Without including pictures, set down every record exactly as it stands.

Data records
▼
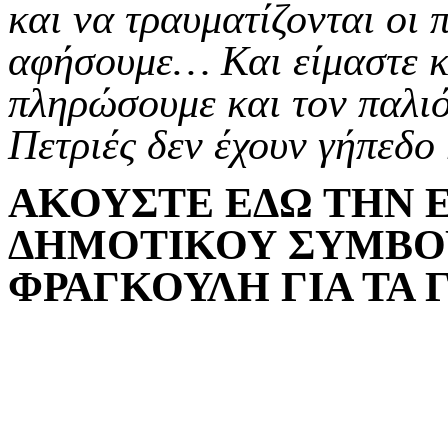
και να τραυματίζονται οι 
αφήσουμε… Και είμαστε κα
πληρώσουμε και τον παλιό
Πετριές δεν έχουν γήπεδο
ΑΚΟΥΣΤΕ ΕΔΩ ΤΗΝ 
ΔΗΜΟΤΙΚΟΥ ΣΥΜΒΟ
ΦΡΑΓΚΟΥΛΗ ΓΙΑ ΤΑ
▲
## [Result of this task]
και να τραυματίζονται οι 
αφήσουμε… Και είμαστε κα
πληρώσουμε και τον παλιό
Πετριές δεν έχουν γήπεδο
ΑΚΟΥΣΤΕ ΕΔΩ ΤΗΝ 
ΔΗΜΟΤΙΚΟΥ ΣΥΜΒΟ
ΦΡΑΓΚΟΥΛΗ ΓΙΑ ΤΑ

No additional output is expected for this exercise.